There is a possibility that the roll-out of vaccination will lead to selection for mutations that allow the virus to escape from the effect of the vaccine. Public Health Agencies are central to the ongoing evaluation for this event and will require the effective and rapid detection of people who have had infection more than once, or else have vaccine failure, which could be explained by changes in the virus. Such cases will need to be prioritised to have their virus sequenced. This will depend on effective and rapid triage by the diagnostic testing system before their test is processed to allow for efficient and comprehensive capture of cases that require further testing by sequencing. Once a sample arrives at a sequencing site, it is possible to generate genome data within 24 hours. Given the diagnostic testing volume, pace and geographical distribution, it is not feasible to find samples from such cases only after the testing is complete.
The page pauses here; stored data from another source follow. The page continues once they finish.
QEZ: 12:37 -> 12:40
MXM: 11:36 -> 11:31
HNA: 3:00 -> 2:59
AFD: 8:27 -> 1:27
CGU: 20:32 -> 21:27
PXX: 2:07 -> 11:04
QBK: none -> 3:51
COVID-19 Genomics UK (COG-UK)
The current COVID-19 pandemic, caused by the SARS-CoV-2, represents a major threat to health. The COVID-19 Genomics UK (COG-UK) consortium has been created to deliver large-scale and rapid whole-genome virus sequencing to local NHS centres and the UK government.
Led by Professor Sharon Peacock of the University of Cambridge, COG-UK is made up of an innovative partnership of NHS organisations, the four Public Health Agencies of the UK, the Wellcome Sanger Institute and twelve academic partners providing sequencing and analysis capacity. A full list of collaborators can be found here: https://www.cogconsortium.uk/about/. Professor Peacock is also on a part-time secondment to PHE as Director of Science, where she focuses on the development of pathogen sequencing through COG-UK.
COG-UK was established in March 2020 supported by £20 million funding from the UK Department of Health and Social Care (DHSC), UK Research and Innovation (UKRI) and the Wellcome Sanger Institute, administered by UK Research and Innovation.